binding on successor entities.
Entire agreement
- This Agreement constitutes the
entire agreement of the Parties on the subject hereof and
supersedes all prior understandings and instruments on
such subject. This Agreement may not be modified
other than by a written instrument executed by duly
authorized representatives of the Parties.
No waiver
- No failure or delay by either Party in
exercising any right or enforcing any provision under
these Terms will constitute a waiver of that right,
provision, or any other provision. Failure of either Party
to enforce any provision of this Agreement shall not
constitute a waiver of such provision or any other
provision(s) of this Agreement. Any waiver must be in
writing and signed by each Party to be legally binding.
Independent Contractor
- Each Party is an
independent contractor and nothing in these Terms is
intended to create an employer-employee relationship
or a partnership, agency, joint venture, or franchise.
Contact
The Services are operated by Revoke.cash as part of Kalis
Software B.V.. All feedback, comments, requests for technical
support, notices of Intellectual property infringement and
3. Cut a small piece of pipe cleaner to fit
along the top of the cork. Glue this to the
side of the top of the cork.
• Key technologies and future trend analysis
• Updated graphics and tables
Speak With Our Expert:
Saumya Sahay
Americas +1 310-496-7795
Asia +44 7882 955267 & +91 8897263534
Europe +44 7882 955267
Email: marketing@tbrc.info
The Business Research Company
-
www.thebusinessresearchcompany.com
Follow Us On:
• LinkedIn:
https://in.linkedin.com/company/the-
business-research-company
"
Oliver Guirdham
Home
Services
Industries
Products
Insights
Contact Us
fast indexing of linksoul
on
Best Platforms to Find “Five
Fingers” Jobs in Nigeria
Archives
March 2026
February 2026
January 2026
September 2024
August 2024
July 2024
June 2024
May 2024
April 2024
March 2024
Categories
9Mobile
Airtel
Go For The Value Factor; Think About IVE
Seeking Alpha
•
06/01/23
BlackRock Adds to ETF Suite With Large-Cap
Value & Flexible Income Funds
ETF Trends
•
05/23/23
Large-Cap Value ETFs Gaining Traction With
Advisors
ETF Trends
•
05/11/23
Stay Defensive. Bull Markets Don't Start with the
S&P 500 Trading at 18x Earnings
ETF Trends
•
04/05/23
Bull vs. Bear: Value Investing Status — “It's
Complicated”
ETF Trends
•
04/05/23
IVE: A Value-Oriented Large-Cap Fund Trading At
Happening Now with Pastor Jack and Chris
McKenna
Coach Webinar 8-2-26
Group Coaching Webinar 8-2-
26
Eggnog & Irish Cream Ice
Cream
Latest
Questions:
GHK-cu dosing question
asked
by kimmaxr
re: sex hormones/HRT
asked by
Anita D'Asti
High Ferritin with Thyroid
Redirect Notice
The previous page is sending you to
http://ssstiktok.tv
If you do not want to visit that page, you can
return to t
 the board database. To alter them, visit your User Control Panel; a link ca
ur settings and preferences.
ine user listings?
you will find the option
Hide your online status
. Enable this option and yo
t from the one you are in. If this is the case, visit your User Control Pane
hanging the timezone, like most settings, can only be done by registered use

-.-.-

For each line of the material that includes the word "Bull", make a copy.

**Written answer**:
Stay Defensive. Bull Markets Don't Start with the
Bull vs. Bear: Value Investing Status — “It's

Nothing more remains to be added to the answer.